:: Requirement ::
Please state how many lines of the material contain "pour", giving nothing but the number.

(Material for this exercise)

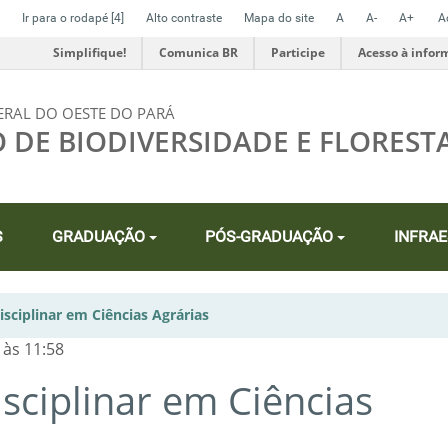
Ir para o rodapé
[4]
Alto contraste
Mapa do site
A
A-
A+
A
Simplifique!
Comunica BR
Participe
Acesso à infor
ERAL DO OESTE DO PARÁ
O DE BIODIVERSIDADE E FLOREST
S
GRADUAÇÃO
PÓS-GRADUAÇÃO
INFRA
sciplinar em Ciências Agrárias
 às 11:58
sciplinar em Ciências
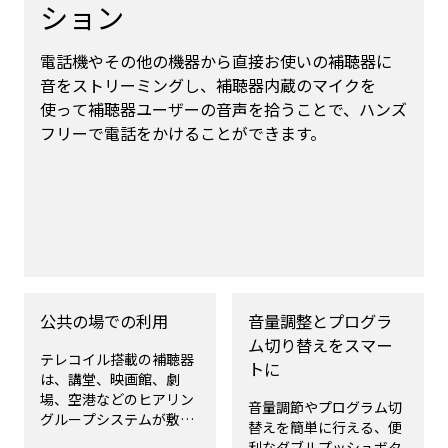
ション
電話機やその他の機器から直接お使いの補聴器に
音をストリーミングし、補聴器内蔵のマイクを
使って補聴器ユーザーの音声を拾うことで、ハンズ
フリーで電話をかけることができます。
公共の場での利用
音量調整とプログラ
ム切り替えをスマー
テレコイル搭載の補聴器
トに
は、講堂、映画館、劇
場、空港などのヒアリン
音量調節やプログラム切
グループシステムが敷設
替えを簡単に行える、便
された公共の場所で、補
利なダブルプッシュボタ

(End Material for this exercise)
(Material for this exercise)

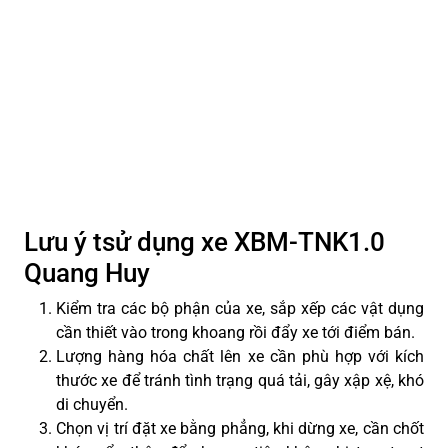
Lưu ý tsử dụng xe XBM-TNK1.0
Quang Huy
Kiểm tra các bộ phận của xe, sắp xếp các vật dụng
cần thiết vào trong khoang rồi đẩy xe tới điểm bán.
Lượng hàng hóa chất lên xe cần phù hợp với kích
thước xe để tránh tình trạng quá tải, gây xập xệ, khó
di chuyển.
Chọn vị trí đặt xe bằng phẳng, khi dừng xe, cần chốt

(End Material for this exercise)
(Material for this exercise)

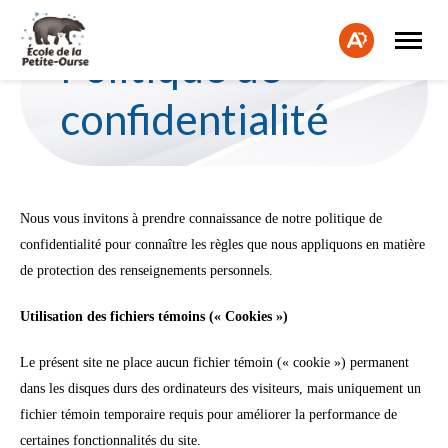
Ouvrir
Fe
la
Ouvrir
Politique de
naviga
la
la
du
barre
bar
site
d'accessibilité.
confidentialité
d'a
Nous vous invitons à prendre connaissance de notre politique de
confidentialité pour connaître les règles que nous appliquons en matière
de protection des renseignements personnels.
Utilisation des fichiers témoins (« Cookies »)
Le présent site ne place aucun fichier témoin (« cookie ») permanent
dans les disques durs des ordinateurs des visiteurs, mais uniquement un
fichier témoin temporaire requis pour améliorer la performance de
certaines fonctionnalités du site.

(End Material for this exercise)

:: Answer below ::
2